The fountain is surrounded by the interesting Spanish architecture of City Hall, the Mary Pickford movie theatre (our personal area favorite), and the Bell Tower. Also in this downtown district are the Coachella Valley Repertory theatre, several restaurants, and the expansive new Agua Caliente Casino. Across Hwy 111 is the new Jurassic Wonders, a vacant lot filled with metal life size dinosaur sculptures by Ricardo Breceda. The Civic Center’s large festival lawn hosts November’s Hot Air Balloon Festival featuring a Saturday evening food truck corral and Balloon Glow event, where the balloons are lit up, set to music. The Taste of Jalisco festival, a celebration of its sister city in Jalisco, Mexico is in February, and March brings LGBT Days, California’s earliest Pride event.
Except during the festivals, the district is enjoyable to pedal around and explore. It’s not a long enough ride on its own, but can be a destination via a detour from other rides featured in enCYCLEpedia, like Palm Springs’ Tahquitz Creek Loop via the Jenkins Trail, and sidepaths along Hwy 111 or Gerald Ford from the Rancho Mirage/Palm Desert rides.
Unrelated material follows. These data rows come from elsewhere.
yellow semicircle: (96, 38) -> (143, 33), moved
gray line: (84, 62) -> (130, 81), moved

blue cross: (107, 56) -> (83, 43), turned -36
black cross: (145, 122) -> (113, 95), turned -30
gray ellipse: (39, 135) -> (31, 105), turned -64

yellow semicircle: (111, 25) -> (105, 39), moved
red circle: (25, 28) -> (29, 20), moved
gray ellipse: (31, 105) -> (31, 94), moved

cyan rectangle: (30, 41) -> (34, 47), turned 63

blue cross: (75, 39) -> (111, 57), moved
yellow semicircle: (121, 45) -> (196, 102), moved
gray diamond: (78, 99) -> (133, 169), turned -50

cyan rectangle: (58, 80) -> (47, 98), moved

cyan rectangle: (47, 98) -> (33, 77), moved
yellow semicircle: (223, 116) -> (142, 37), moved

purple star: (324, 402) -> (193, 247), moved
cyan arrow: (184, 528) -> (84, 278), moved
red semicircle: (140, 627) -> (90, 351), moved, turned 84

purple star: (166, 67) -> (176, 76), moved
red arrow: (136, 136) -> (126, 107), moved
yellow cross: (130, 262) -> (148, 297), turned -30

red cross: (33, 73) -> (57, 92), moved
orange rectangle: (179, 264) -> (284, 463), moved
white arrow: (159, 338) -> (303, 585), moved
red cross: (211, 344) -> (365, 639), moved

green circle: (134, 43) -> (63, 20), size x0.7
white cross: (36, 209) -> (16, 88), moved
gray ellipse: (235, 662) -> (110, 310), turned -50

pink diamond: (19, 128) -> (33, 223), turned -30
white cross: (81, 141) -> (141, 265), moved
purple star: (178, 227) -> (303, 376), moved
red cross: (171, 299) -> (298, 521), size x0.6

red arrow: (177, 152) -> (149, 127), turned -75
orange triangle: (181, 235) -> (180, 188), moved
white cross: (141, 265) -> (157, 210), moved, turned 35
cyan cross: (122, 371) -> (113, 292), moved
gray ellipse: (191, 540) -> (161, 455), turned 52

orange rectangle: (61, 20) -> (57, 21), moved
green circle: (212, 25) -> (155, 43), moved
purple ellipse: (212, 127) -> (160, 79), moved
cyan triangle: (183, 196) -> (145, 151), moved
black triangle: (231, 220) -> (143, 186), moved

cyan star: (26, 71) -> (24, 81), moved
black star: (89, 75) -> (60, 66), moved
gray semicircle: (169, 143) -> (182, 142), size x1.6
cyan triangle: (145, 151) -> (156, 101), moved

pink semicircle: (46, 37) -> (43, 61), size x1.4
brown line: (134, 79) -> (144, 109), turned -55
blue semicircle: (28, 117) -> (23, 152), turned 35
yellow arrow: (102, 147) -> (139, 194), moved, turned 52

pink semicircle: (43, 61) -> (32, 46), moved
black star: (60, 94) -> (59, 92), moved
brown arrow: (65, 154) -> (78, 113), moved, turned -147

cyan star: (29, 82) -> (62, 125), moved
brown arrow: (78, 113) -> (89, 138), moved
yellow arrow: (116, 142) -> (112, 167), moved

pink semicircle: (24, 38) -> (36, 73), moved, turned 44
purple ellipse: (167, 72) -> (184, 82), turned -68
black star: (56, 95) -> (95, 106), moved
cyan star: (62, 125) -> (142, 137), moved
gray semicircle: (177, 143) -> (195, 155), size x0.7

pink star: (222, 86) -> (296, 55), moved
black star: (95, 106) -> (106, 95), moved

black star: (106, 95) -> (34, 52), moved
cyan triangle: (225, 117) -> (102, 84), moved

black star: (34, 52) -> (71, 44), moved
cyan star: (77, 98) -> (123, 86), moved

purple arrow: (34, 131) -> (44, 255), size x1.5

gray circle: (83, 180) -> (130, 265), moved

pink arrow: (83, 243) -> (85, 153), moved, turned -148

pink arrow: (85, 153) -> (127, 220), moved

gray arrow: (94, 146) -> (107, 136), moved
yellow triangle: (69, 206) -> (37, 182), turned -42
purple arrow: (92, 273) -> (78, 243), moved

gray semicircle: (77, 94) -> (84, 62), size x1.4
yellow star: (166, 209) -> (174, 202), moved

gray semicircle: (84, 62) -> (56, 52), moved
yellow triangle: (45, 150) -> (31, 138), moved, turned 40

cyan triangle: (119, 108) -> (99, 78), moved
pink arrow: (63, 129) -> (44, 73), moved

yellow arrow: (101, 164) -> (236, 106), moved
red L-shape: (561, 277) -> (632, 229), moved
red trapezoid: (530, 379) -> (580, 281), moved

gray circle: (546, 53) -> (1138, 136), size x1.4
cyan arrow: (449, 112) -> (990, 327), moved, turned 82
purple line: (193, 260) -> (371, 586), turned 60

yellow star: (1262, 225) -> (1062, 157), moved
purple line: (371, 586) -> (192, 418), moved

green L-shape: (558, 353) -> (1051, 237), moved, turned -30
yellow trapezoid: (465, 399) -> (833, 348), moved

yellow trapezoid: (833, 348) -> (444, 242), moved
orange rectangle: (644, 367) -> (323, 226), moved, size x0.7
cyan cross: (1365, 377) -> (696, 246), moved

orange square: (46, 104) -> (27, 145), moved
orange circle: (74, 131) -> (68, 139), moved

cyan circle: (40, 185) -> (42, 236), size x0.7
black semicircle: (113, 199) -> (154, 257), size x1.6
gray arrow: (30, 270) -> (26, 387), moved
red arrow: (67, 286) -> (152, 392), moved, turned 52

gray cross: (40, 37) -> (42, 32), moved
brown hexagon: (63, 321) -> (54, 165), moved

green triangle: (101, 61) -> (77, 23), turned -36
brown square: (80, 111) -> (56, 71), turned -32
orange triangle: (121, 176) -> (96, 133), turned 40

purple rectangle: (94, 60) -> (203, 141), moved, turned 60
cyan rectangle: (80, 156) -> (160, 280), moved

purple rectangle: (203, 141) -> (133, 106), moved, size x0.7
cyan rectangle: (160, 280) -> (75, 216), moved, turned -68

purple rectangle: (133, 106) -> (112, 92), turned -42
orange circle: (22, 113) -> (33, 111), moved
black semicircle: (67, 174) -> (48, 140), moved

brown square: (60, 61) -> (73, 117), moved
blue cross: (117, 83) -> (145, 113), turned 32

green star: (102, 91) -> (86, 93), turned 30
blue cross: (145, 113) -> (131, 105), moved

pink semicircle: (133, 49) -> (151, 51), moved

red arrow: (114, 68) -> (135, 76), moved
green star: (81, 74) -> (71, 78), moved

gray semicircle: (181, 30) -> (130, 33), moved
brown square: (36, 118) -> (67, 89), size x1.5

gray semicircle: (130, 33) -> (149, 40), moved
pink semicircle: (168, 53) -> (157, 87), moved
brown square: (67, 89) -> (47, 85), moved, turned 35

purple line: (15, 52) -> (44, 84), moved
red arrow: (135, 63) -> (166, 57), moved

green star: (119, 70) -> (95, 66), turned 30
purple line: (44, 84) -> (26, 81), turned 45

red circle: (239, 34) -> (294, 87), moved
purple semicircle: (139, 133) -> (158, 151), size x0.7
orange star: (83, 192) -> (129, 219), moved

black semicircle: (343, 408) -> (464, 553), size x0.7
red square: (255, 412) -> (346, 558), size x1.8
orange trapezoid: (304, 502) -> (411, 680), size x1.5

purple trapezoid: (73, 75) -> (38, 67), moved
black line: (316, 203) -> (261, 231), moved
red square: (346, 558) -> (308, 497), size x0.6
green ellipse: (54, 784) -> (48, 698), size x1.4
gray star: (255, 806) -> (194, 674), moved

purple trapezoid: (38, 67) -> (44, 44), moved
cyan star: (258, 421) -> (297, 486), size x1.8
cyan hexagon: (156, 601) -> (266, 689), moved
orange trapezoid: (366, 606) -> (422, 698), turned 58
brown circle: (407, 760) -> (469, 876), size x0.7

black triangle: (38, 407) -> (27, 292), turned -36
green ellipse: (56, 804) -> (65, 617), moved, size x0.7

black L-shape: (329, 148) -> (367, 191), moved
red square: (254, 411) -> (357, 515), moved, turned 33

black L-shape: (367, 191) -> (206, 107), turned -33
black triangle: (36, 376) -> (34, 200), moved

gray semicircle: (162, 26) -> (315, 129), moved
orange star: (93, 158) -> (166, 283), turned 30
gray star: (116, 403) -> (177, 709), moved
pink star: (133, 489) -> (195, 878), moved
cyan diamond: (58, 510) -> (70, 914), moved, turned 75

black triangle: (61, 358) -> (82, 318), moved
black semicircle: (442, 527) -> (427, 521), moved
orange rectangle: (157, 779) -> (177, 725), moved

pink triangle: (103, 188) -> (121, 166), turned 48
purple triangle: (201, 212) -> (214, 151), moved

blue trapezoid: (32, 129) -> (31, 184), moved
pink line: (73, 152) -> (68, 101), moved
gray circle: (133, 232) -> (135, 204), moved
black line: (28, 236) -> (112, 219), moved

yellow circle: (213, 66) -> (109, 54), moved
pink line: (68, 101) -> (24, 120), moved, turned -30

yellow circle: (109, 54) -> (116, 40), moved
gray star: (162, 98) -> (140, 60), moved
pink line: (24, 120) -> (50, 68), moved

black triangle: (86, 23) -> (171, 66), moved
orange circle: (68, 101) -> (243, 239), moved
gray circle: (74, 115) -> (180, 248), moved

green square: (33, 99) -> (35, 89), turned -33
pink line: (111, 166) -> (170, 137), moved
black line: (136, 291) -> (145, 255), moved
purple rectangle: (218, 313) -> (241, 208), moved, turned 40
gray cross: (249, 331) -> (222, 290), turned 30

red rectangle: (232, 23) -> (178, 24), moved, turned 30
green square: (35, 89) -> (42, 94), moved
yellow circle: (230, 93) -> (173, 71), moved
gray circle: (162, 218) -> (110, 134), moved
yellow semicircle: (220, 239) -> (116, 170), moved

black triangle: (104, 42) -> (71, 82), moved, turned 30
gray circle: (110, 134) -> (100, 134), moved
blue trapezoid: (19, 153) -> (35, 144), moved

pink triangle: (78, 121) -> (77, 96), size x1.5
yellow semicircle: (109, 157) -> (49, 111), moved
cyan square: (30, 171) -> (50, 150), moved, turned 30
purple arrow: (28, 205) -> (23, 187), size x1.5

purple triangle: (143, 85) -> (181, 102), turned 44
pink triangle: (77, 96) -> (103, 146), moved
You can also add to the ride with a hilly excursion in the Cathedral City Cove neighborhood across Hwy 111 to the south. The Cove is another of the Valley’s un-gated communities that makes for a nice place to ride without being on sidewalks or busy boulevards. However, it is very hilly so probably of most interest to the e-bikers in the easy cycling realm. Acoustic bikers enjoy the workout from the 400-foot elevation gain within 1.75 miles. You can get in several miles of enjoyable biking by making your own way around or enCYCLEpedia readers can follow the suggested route map on its website. Properties tend to get nicer farther up into the Cove. The Cove is surrounded by Santa Rosa & San Jacinto Mountains National Monument land, and two trailheads are located at the top of the Cove as indicated. The one to the east starts as wide double track, while the one to the west is narrow sandy singletrack.